FERDINAND, Idaho - Architectural millwork firm Pacific Cabinets, continuing a rapid rise in sales, has made good use of the 20,000 square foot addition it made to its Ferdinand, Idaho, plant last year, as well as an ample influx of new technology.
That original expansion, at which the firm consolidated production of items like countertops, hospital headwalls, and nursing stations, allowed a 30 percent increase in capacity in the main plant for architectural cabinets and case goods.
All that was necessitated by an influx of bookings, including new sales as far away as Hawaii and Alaska, and a possible multi-year, $14 million project for a single Seattle client, reports the Idaho County Free Press.
The 37-year-old architectural millwork firm services architects and contractors building educational centers, restaurants, and laboratories, among other segments. Heavily investing in high-tech software and production equipment, Pacific Cabinets also took advantage of a state grant to train workers. "Superior craftsmen allows us to produce premium work at competitive prices with a fast turnaround," the company says.
The $63,000 Workforce Development Training Grant from the Idaho Department of Labor helped to train 11 new and retrain 11 current permanent, full-time workers at its Ferdinand manufacturing facility.

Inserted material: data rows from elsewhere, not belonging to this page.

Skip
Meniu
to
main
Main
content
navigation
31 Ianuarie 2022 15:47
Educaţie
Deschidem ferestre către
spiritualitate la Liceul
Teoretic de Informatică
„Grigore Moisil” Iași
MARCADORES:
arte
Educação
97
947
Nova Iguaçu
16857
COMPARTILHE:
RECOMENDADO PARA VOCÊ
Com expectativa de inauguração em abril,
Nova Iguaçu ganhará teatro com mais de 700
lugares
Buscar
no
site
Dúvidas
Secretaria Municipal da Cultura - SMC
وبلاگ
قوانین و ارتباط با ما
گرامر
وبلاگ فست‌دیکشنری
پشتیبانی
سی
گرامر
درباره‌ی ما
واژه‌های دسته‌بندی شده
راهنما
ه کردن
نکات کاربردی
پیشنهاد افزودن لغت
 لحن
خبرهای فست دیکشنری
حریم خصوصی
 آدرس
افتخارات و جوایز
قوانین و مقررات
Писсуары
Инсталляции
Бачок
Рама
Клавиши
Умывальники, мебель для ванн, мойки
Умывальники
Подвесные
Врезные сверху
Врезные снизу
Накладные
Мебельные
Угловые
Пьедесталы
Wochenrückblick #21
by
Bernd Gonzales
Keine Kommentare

New positions supported by the training include engineer technicians, CNC programmers, finish carpenters and fabricators. Idaho is experiencing low unemployment. Average hourly wages for the new positions was $15.64 plus medical benefits; existing project engineers, managers, supervisors saw increases following training – increased to an average of $22.18 per hour plus benefits.

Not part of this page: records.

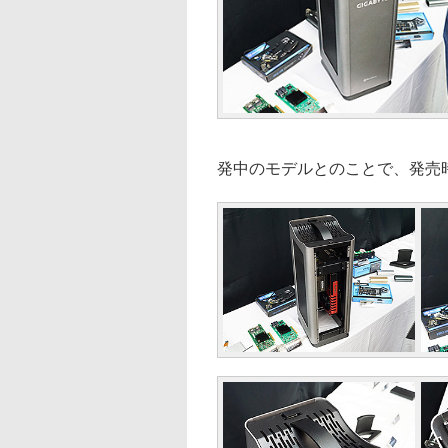
発中のモデルとのことで、発売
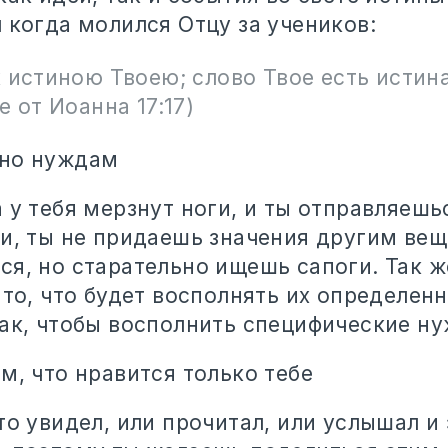
 когда молился Отцу за учеников:
 истиною Твоею; слово Твое есть истина
е от Иоанна 17:17)
сно нуждам
 у тебя мерзнут ноги, и ты отправляешь
ги, ты не придаешь значения другим ве
ся, но старательно ищешь сапоги. Так ж
 то, что будет восполнять их определен
так, чтобы восполнить специфические н
м, что нравится только тебе
то увидел, или прочитал, или услышал и 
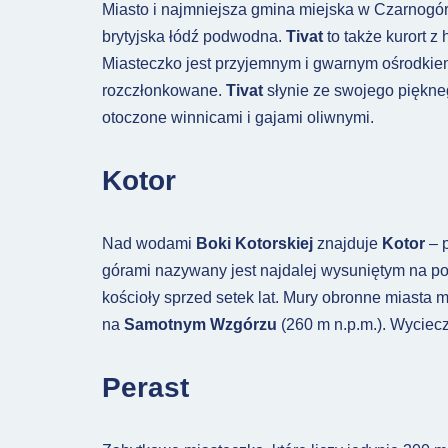
Miasto i najmniejsza gmina miejska w Czarnogó
brytyjska łódź podwodna.
Tivat
to także kurort z
Miasteczko jest przyjemnym i gwarnym ośrod
rozczłonkowane.
Tivat
słynie ze swojego piękne
otoczone winnicami i gajami oliwnymi.
Kotor
Nad wodami
Boki Kotorskiej
znajduje
Kotor
– 
górami nazywany jest najdalej wysuniętym na p
kościoły sprzed setek lat. Mury obronne miasta 
na
Samotnym Wzgórzu
(260 m n.p.m.). Wyciec
Perast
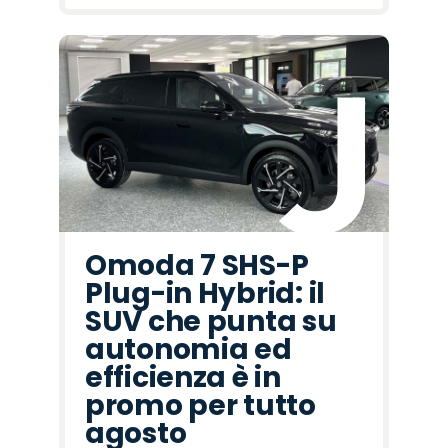
Omoda 7 SHS-P
Plug-in Hybrid: il
SUV che punta su
autonomia ed
efficienza è in
promo per tutto
agosto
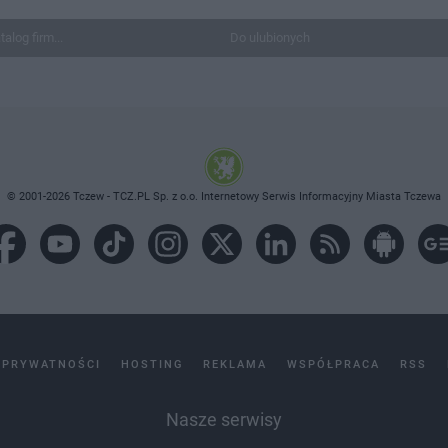
talog firm...
Do ulubionych
© 2001-2026 Tczew - TCZ.PL Sp. z o.o. Internetowy Serwis Informacyjny Miasta Tczewa
 PRYWATNOŚCI
HOSTING
REKLAMA
WSPÓŁPRACA
RSS
Nasze serwisy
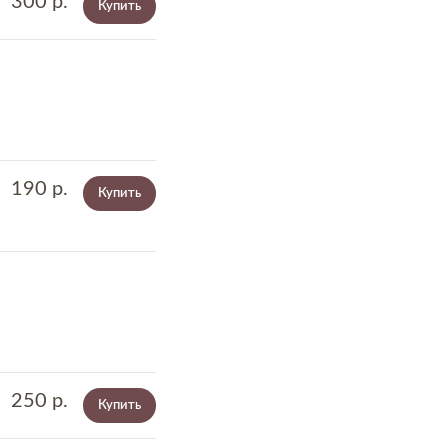
300
р.
Купить
190
р.
Купить
250
р.
Купить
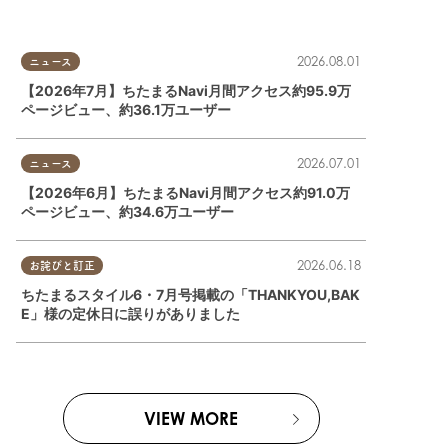
2026.08.01
ニュース
【2026年7月】ちたまるNavi月間アクセス約95.9万
ページビュー、約36.1万ユーザー
2026.07.01
ニュース
【2026年6月】ちたまるNavi月間アクセス約91.0万
ページビュー、約34.6万ユーザー
2026.06.18
お詫びと訂正
ちたまるスタイル6・7月号掲載の「THANKYOU,BAK
E」様の定休日に誤りがありました
VIEW MORE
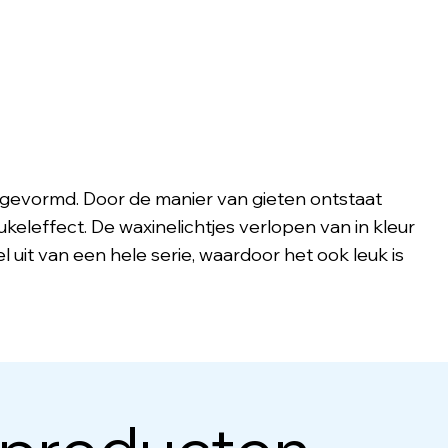
ig gevormd. Door de manier van gieten ontstaat
keleffect. De waxinelichtjes verlopen van in kleur
l uit van een hele serie, waardoor het ook leuk is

Idaho also funded "train-the-trainer" programs for company staff to develop in-house structured on-the-job training for new and existing workers. Idaho’s Workforce Development Training Fund, established in 1996, is used to reimburse businesses for the cost of training new workers or retraining existing workers who would otherwise be laid off. Eligible businesses must produce a product or service sold outside their region, and the jobs must pay at least $12 an hour and include employer-assisted health insurance. The fund is financed by a 3 percent set-aside of the unemployment insurance taxes paid by businesses each year.